NHL head coaches have a short shelf life. Sometimes when the message becomes stale, it's time for a fresh voice with new ideas and motivation tactics. It doesn't necessarily mean the coach isn't good at his craft. Sometimes it's just time for a change.
The Ottawa Senators have reached this point with D.J. Smith.
Smith, hired by the Sens in May 2019, is the league's seventh-longest-tenured head coach. Between the six coaches ahead of him, four (Jon Cooper, Mike Sullivan, Jared Bednar, Craig Berube) have won Stanley Cups, one (Rod Brind'Amour) won the Jack Adams Award, and the other (Todd McLellan) has a long track record of success and led the upstart Los Angeles Kings to the playoffs last season.
Smith has accomplished none of this.
Ottawa never even sniffed the playoffs in Smith's first three years on the job, finishing second-last in its division each season. But that's understandable – they were rebuilding.
Expectations changed this past summer, though. The offseason additions of household names like Alex DeBrincat, Claude Giroux, and Cam Talbot were supposed to be the missing ingredients to help the Senators' budding young core make the leap. At the very least, the hope was for the team to stay in the race and play meaningful hockey down the stretch.

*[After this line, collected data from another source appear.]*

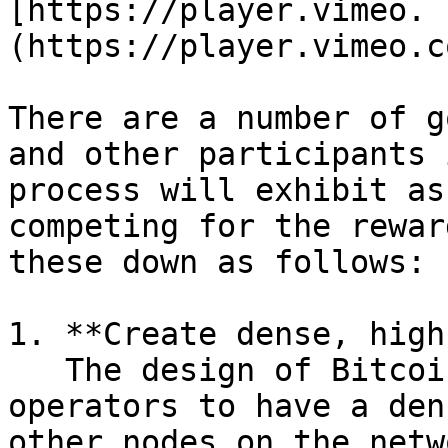
[https://player.vimeo. 
(https://player.vimeo.c
There are a number of g
and other participants 
process will exhibit as
competing for the rewar
these down as follows:

1. **Create dense, high
   The design of Bitcoin is balanced to push node 
operators to have a den
other nodes on the netw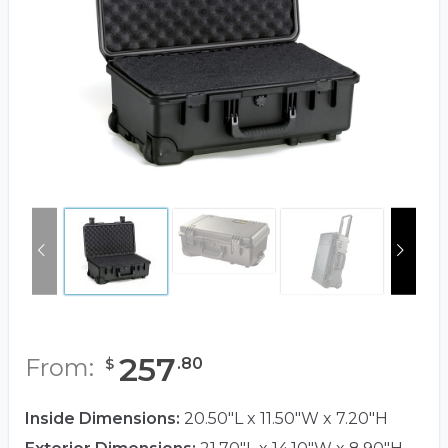
257
From:
.
80
$
Inside Dimensions:
20.50"L x 11.50"W x 7.20"H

The expectations placed Smith firmly on the hot seat in our preseason pressure cooker preview.
But things have gone worse than even the most pessimistic critic could've imagined. The 6-12-1 Senators entered Friday with the NHL's second-worst points percentage (.342). On Ottawa's current pace, it's projected to be the worst season in franchise history since 1995-96 – when the club was still in its infancy stages.